TASK REQUIREMENTS → Return an exact copy of the entries, skipping any picture you find.

RECORDS FOR THIS TASK →
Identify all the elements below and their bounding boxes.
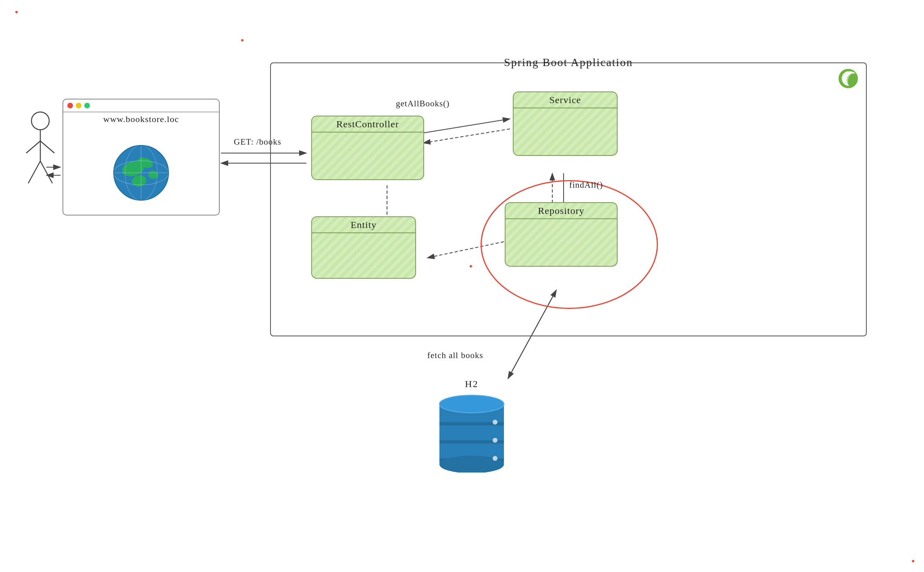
svg-line-3 [40, 141, 54, 153]
spring-app-title: Spring Boot Application [504, 56, 633, 69]
dot-2 [241, 39, 243, 41]
repository-label: Repository [538, 205, 584, 216]
stick-figure [20, 109, 60, 199]
service-label: Service [549, 95, 581, 106]
database-cylinder-svg [435, 392, 508, 473]
rest-controller-label: RestController [336, 119, 399, 130]
spring-app-box: Spring Boot Application RestController S… [270, 62, 867, 336]
entity-titlebar: Entity [312, 217, 415, 233]
find-all-label: findAll() [569, 180, 603, 190]
dot-4 [912, 560, 914, 562]
entity-label: Entity [351, 220, 377, 230]
rest-controller-box: RestController [311, 116, 424, 180]
svg-line-5 [40, 161, 52, 183]
dot-1 [15, 11, 18, 13]
repository-titlebar: Repository [506, 203, 617, 219]
browser-window: www.bookstore.loc [62, 99, 220, 216]
svg-point-0 [31, 112, 49, 130]
entity-box: Entity [311, 216, 416, 279]
svg-point-40 [493, 438, 497, 443]
svg-point-39 [493, 420, 497, 425]
service-box: Service [513, 91, 618, 156]
spring-logo [838, 68, 859, 89]
h2-database: H2 [435, 379, 508, 474]
get-all-books-label: getAllBooks() [396, 99, 450, 109]
browser-titlebar [63, 99, 219, 112]
browser-minimize-dot [76, 103, 81, 108]
browser-url: www.bookstore.loc [63, 114, 219, 124]
h2-label: H2 [435, 379, 508, 390]
svg-line-4 [28, 161, 40, 183]
svg-line-2 [26, 141, 40, 153]
browser-close-dot [67, 103, 73, 108]
fetch-all-books-label: fetch all books [427, 350, 483, 361]
rest-controller-titlebar: RestController [312, 116, 423, 133]
browser-globe [109, 141, 173, 207]
service-titlebar: Service [514, 92, 617, 108]
repository-box: Repository [505, 202, 618, 267]
svg-point-41 [493, 456, 497, 461]
diagram-canvas: www.bookstore.loc GET: /books [0, 0, 924, 572]
browser-maximize-dot [84, 103, 90, 108]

RESPONSE TO THIS EXERCISE →
Identify all the elements below and their bounding boxes.
svg-line-3 [40, 141, 54, 153]
spring-app-title: Spring Boot Application [504, 56, 633, 69]
dot-2 [241, 39, 243, 41]
repository-label: Repository [538, 205, 584, 216]
stick-figure [20, 109, 60, 199]
service-label: Service [549, 95, 581, 106]
database-cylinder-svg [435, 392, 508, 473]
rest-controller-label: RestController [336, 119, 399, 130]
spring-app-box: Spring Boot Application RestController S… [270, 62, 867, 336]
entity-titlebar: Entity [312, 217, 415, 233]
find-all-label: findAll() [569, 180, 603, 190]
dot-4 [912, 560, 914, 562]
entity-label: Entity [351, 220, 377, 230]
rest-controller-box: RestController [311, 116, 424, 180]
svg-line-5 [40, 161, 52, 183]
dot-1 [15, 11, 18, 13]
repository-titlebar: Repository [506, 203, 617, 219]
browser-window: www.bookstore.loc [62, 99, 220, 216]
svg-point-0 [31, 112, 49, 130]
entity-box: Entity [311, 216, 416, 279]
svg-point-40 [493, 438, 497, 443]
svg-point-39 [493, 420, 497, 425]
service-box: Service [513, 91, 618, 156]
spring-logo [838, 68, 859, 89]
h2-database: H2 [435, 379, 508, 474]
get-all-books-label: getAllBooks() [396, 99, 450, 109]
browser-titlebar [63, 99, 219, 112]
browser-minimize-dot [76, 103, 81, 108]
browser-url: www.bookstore.loc [63, 114, 219, 124]
h2-label: H2 [435, 379, 508, 390]
svg-line-4 [28, 161, 40, 183]
svg-line-2 [26, 141, 40, 153]
browser-close-dot [67, 103, 73, 108]
fetch-all-books-label: fetch all books [427, 350, 483, 361]
rest-controller-titlebar: RestController [312, 116, 423, 133]
browser-globe [109, 141, 173, 207]
service-titlebar: Service [514, 92, 617, 108]
repository-box: Repository [505, 202, 618, 267]
svg-point-41 [493, 456, 497, 461]
diagram-canvas: www.bookstore.loc GET: /books [0, 0, 924, 572]
browser-maximize-dot [84, 103, 90, 108]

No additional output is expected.